Earlier this year, Google introduced an image generator powered by Gemini. After users discovered the historical inaccuracies and spread them online, the company announced that it was discontinuing the feature and would bring it back in the coming weeks. This feature has not been re-released yet.
The tech giant will launch “AIOverviews” in Google Search in the U.S. on Monday, according to Google search chief Liz Reid. AIOverviews displays simple summaries of answers to the most complex search questions. For example, if a user searches for the best way to clean leather boots, an “AI summary” appears at the top of the results page that includes a multi-step cleaning process gleaned from information synthesized from around the web.
The company said it plans to bring Assistant-like planning features directly within Search.
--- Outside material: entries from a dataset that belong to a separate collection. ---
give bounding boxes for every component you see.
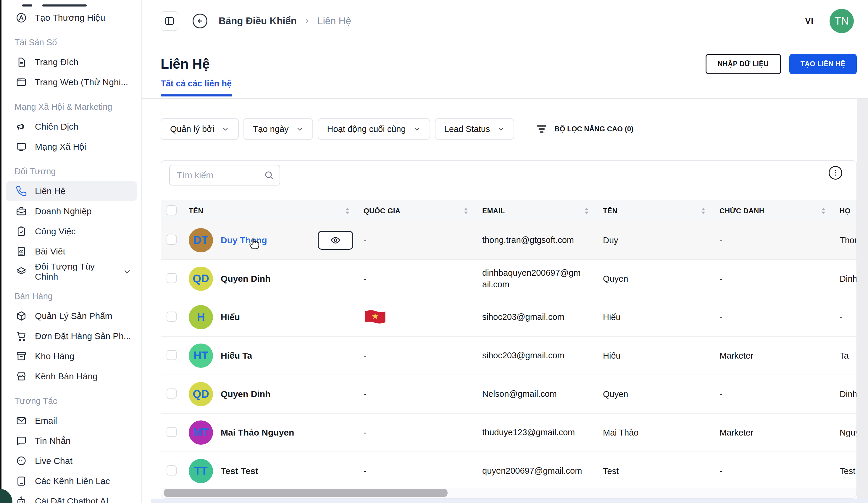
filter-dropdown-2[interactable]: Tạo ngày (244, 118, 313, 140)
search-icon (264, 170, 274, 181)
filter-dropdown-4[interactable]: Lead Status (435, 118, 515, 140)
sidebar-item-label: Liên Hệ (35, 186, 65, 196)
contact-name-link[interactable]: Hiếu Ta (221, 351, 252, 361)
sort-icon[interactable] (463, 207, 469, 215)
filter-bar: Quản lý bởi Tạo ngày Hoạt động cuối cùng… (161, 118, 633, 140)
contacts-table-card: TÊN QUỐC GIA EMAIL TÊN CHỨC DANH HỌ (161, 160, 857, 499)
breadcrumb-current: Liên Hệ (318, 16, 351, 27)
email-cell: dinhbaquyen200697@gmail.com (482, 267, 603, 290)
chevron-right-icon (303, 17, 311, 25)
sidebar-item-doi-tuong-tuy-chinh[interactable]: Đối Tượng Tùy Chỉnh (6, 261, 137, 282)
select-all-checkbox[interactable] (167, 205, 177, 215)
sidebar-section-header: Tài Sản Số (6, 32, 137, 52)
sidebar-item-label: Cài Đặt Chatbot AI (35, 496, 108, 503)
table-row[interactable]: QD Quyen Dinh - dinhbaquyen200697@gmail.… (161, 260, 857, 298)
email-cell: thong.tran@gtgsoft.com (482, 234, 603, 246)
advanced-filter-button[interactable]: BỘ LỌC NÂNG CAO (0) (536, 123, 633, 135)
sidebar-item-kenh-ban-hang[interactable]: Kênh Bán Hàng (6, 366, 137, 387)
sort-icon[interactable] (820, 207, 827, 215)
table-header: TÊN QUỐC GIA EMAIL TÊN CHỨC DANH HỌ (161, 200, 857, 221)
browser-icon (16, 76, 27, 88)
first-name-cell: Hiếu (603, 312, 720, 322)
row-checkbox[interactable] (167, 427, 177, 437)
horizontal-scrollbar[interactable] (161, 488, 857, 498)
sidebar-item-bai-viet[interactable]: Bài Viết (6, 242, 137, 261)
table-row[interactable]: QD Quyen Dinh - Nelson@gmail.com Quyen -… (161, 375, 857, 414)
sidebar-item-label: Trang Đích (35, 57, 79, 67)
sidebar-item-kho-hang[interactable]: Kho Hàng (6, 346, 137, 366)
briefcase-icon (16, 206, 27, 217)
sidebar-section-header: Tương Tác (6, 391, 137, 411)
first-name-cell: Quyen (603, 389, 720, 399)
table-row[interactable]: HT Hiếu Ta - sihoc203@gmail.com Hiếu Mar… (161, 337, 857, 375)
row-checkbox[interactable] (167, 311, 177, 322)
country-cell: - (364, 389, 482, 399)
row-checkbox[interactable] (167, 235, 177, 245)
sidebar-item-live-chat[interactable]: Live Chat (6, 451, 137, 471)
job-title-cell: Marketer (720, 351, 840, 361)
first-name-cell: Mai Thảo (603, 428, 720, 438)
sidebar-item-tao-thuong-hieu[interactable]: Tạo Thương Hiệu (6, 8, 137, 28)
sidebar-item-tin-nhan[interactable]: Tin Nhắn (6, 431, 137, 451)
filter-dropdown-1[interactable]: Quản lý bởi (161, 118, 239, 140)
view-contact-button[interactable] (318, 231, 353, 250)
table-row[interactable]: MT Mai Thảo Nguyen - thuduye123@gmail.co… (161, 414, 857, 452)
table-toolbar (161, 161, 857, 200)
sidebar-item-email[interactable]: Email (6, 411, 137, 431)
sidebar-item-quan-ly-san-pham[interactable]: Quản Lý Sản Phẩm (6, 306, 137, 326)
sidebar-item-chien-dich[interactable]: Chiến Dịch (6, 116, 137, 137)
sidebar-item-trang-web[interactable]: Trang Web (Thử Nghi... (6, 72, 137, 92)
sort-icon[interactable] (344, 207, 351, 215)
sidebar-item-cac-kenh-lien-lac[interactable]: Các Kênh Liên Lạc (6, 471, 137, 491)
tab-all-contacts[interactable]: Tất cả các liên hệ (161, 79, 232, 96)
filter-dropdown-3[interactable]: Hoạt động cuối cùng (318, 118, 430, 140)
sidebar-item-cong-viec[interactable]: Công Việc (6, 221, 137, 242)
bottom-strip (151, 499, 868, 503)
sort-icon[interactable] (700, 207, 706, 215)
sidebar-item-doanh-nghiep[interactable]: Doanh Nghiệp (6, 201, 137, 221)
country-cell: - (364, 274, 482, 284)
clipboard-check-icon (16, 226, 27, 237)
create-contact-button[interactable]: TẠO LIÊN HỆ (789, 54, 857, 74)
table-row[interactable]: DT Duy Thong - thong.tran@gtgsoft.com Du… (161, 221, 857, 260)
import-data-button[interactable]: NHẬP DỮ LIỆU (705, 54, 781, 74)
sidebar-item-trang-dich[interactable]: Trang Đích (6, 52, 137, 72)
contact-avatar: H (189, 305, 213, 329)
last-name-cell: Dinh (840, 389, 857, 399)
language-selector[interactable]: VI (805, 16, 814, 26)
first-name-cell: Duy (603, 236, 720, 245)
sidebar-item-cai-dat-chatbot-ai[interactable]: Cài Đặt Chatbot AI (6, 491, 137, 503)
sidebar-item-don-dat-hang-san-pham[interactable]: Đơn Đặt Hàng Sản Ph... (6, 326, 137, 346)
contact-name-link[interactable]: Quyen Dinh (221, 389, 270, 399)
email-cell: sihoc203@gmail.com (482, 350, 603, 361)
row-checkbox[interactable] (167, 465, 177, 475)
contact-name-link[interactable]: Test Test (221, 466, 258, 476)
contact-name-link[interactable]: Hiếu (221, 312, 240, 322)
row-checkbox[interactable] (167, 389, 177, 399)
back-button[interactable] (193, 14, 207, 28)
cart-icon (16, 330, 27, 342)
sort-icon[interactable] (583, 207, 590, 215)
more-options-button[interactable] (829, 166, 842, 179)
sidebar-toggle-button[interactable] (161, 11, 178, 31)
row-checkbox[interactable] (167, 350, 177, 360)
user-avatar[interactable]: TN (829, 9, 854, 33)
sidebar-item-label: Các Kênh Liên Lạc (35, 476, 110, 486)
table-row[interactable]: H Hiếu sihoc203@gmail.com Hiếu - - (161, 298, 857, 337)
last-name-cell: Thong (840, 236, 857, 245)
row-checkbox[interactable] (167, 273, 177, 283)
contact-avatar: QD (189, 382, 213, 406)
chevron-down-icon (296, 125, 303, 133)
column-header-firstname: TÊN (603, 207, 618, 215)
sidebar-item-lien-he[interactable]: Liên Hệ (6, 181, 137, 201)
breadcrumb-root[interactable]: Bảng Điều Khiển (219, 16, 297, 27)
contact-name-link[interactable]: Mai Thảo Nguyen (221, 428, 294, 438)
search-box (169, 165, 280, 185)
sidebar-item-mang-xa-hoi[interactable]: Mạng Xã Hội (6, 137, 137, 157)
table-row[interactable]: TT Test Test - quyen200697@gmail.com Tes… (161, 452, 857, 488)
scrollbar-thumb[interactable] (164, 489, 448, 497)
email-cell: quyen200697@gmail.com (482, 465, 603, 477)
contact-name-link[interactable]: Quyen Dinh (221, 274, 270, 284)
contact-name-link[interactable]: Duy Thong (221, 235, 267, 245)
search-input[interactable] (176, 170, 261, 181)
It explains that users can search for things like “create her 3-day meal plan for groups that are easy to prepare” and get a starting point from a wide range of recipes on the web. .
Google is testing a feature that will allow users to ask questions via video, including filming and uploading problems with products they own, regarding its progress in “multimodality,” or integrating more images and videos within its generative AI tools. He said he would start. Then ask the search engine to solve your problem. In one example, Google showed someone filming a broken record player while asking why it wasn't working. A Google search turned up the record player model and suggested that it might be malfunctioning because it wasn't properly balanced.
Another new feature being tested is called “AI Teammate,” which will be integrated into users' Google Workspace. Build a searchable collection of works from your messages and email threads with more PDFs and documents. For example, a would-be founder can ask her AI teammates, “Are you ready to launch?” The Assistant provides analysis and summaries based on information accessible in Gmail, Google Docs, and other his Workspace apps.
Project Astra is Google's latest advancement to the AI assistant being built by Google's DeepMind AI division. For now, this is just a prototype, but you can think of it as Google's goal to develop its own version of JARVIS, Tony Stark's all-knowing AI assistant from the Marvel Universe.
A demo video presented at Google I/O shows the Assistant remembering where the user put their glasses, reviewing code, and answering questions about specific parts of the system through video and audio rather than a chatbot interface. was able to assist. The speaker will be called when it appears on the video.
Google said that for a truly useful chatbot to work, users should be able to “converse naturally and without lag or delay.” Conversations in the demo video took place in real time without any delay. The demo followed OpenAI's Monday showcase showing a similar voice back-and-forth conversation with ChatGPT.
DeepMind CEO Demis Hassabis said on stage that “reducing response times to conversational times is a difficult engineering challenge.”
Pichai said he expects Project Astra to begin on Gemini later this year.
Google also announced Trillium, a 6th generation TPU, or tensor processing unit, which is a critical piece of hardware for running complex AI operations. This is expected to be available to cloud customers in late 2024.
TPUs are not intended to compete with other chips such as Nvidia's graphics processing units. For example, Pichai pointed out at I/O that Google Cloud will begin offering Nvidia's Blackwell GPUs in early 2025.
Nvidia announced in March that Google would use the Blackwell platform for a variety of internal deployments and would be one of the first cloud providers to offer Blackwell-powered instances, and that Google would have access to Nvidia's systems. He said it will help provide large-scale tools for businesses. Developers building large language models.
In his speech, Pichai emphasized Google's “longstanding partnership with Nvidia.” The two companies have worked together for more than a decade, and Pichai has said in the past that he expects the collaboration to continue in the next decade.